Un Fils est un drame qui a un grand atout, et le sait : son scénario dur, sans concession, qui regarde en face une réalité taboue. Nous suivons le combat d'un homme qui découvre que son enfant mortellement blessé lors d'une attaque terroriste en Tunisie, ne peut pas recevoir une greffe de son foie, pour cause : ce n'est pas son fils. Passé le choc de la révélation, ce brave homme décide de tout tenter pour que le jeune garçon survive, quitte à passer du côté obscur de la loi, résigné à participer au trafic d'organes par dépit, face à des soins trop lents, à des hôpitaux mal gérés et des chances de survie qui s'amoindrissent d'heures en heures... Heureusement pour les âmes sensibles, Un Fils a l'intelligence de rester décent avec les images qu'il nous donne à voir, il préfère suggérer son discours plutôt que de nous l'envoyer au visage, ce qui est très appréciable lorsque l'on aborde les scènes à l'intérieur des "fermes à organes", des endroits lugubres où l'on entasse des enfants achetés au marché noir en attendant de prélever leurs organes... On est vraiment bien contents du ménagement visuel auquel on a droit (on ne voit que l'échographie de l'enfant, ou ses cicatrices témoignant d'anciens prélèvements...), car le seul sous-entendu nous fait déjà frémir, à l'idée que cela se passe ainsi dans la vie réelle.

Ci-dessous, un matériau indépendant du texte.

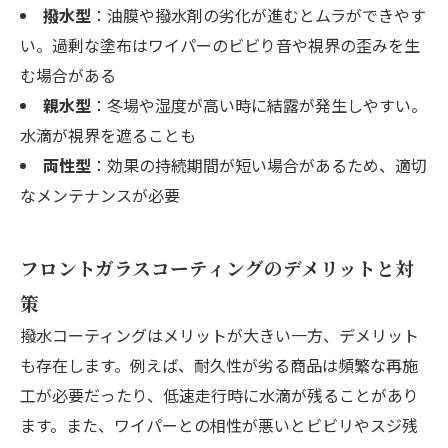
撥水型
：油膜や撥水剤の劣化が進むとムラができやす
い。過剰な塗布はワイパーのビビり音や視界の歪みを生
む場合がある
親水型
：冬場や湿度が高い時に結露が発生しやすい。
水滴が視界を遮ることも
両性型
：効果の持続期間が短い場合があるため、適切
なメンテナンスが必要
フロントガラスコーティングのデメリットと対
策
撥水コーティングはメリットが大きい一方、デメリット
も存在します。例えば、耐久性が劣る商品は頻繁な再施
工が必要だったり、低速走行時に水滴が残ることがあり
ます。また、ワイパーとの相性が悪いとビビリやスジ残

Le happy-end, assez improbable (
retrouver le père biologique, que celui-ci accepte de donner son foie, que l'enfant ne soit pas décédé depuis le temps
) permet tout de même d'éviter un acte du père que l'on aurait condamné, ou une fin trop pessimiste si ce dernier avait renoncé (
pour épargner l'enfant acheté, mais en condamnant son fils
), un juste milieu qui nous convient bien. Le seul élément qui est subjectivement déstabilisant sont les dialogues sous-titrés quand les personnages parlent majoritairement en français, juste pour un mot final en arabe. Par exemple, on lit (par réflexe) l'ensemble de la phrase qui est à l'écran pour n'avoir au final qu'un seul mot traduit (mais l'on se doute bien que l'on n'aurait pas pu faire jaillir le mot tout seul à l'écran à l'improviste, cela aurait fait bizarre au milieu de la scène), la lecture mot pour mot du dialogue que l'on comprend est un peu contre-intuitif (il faut s'y faire). Les acteurs sont convaincants, le scénario solide, le rythme peut-être un peu lent par moments, mais le final accélère subitement et va au bout de sa dénonciation sous-entendue tout en concluant justement son intrigue principale. On reste touché par l'histoire de ce père, et par les fermes à organes.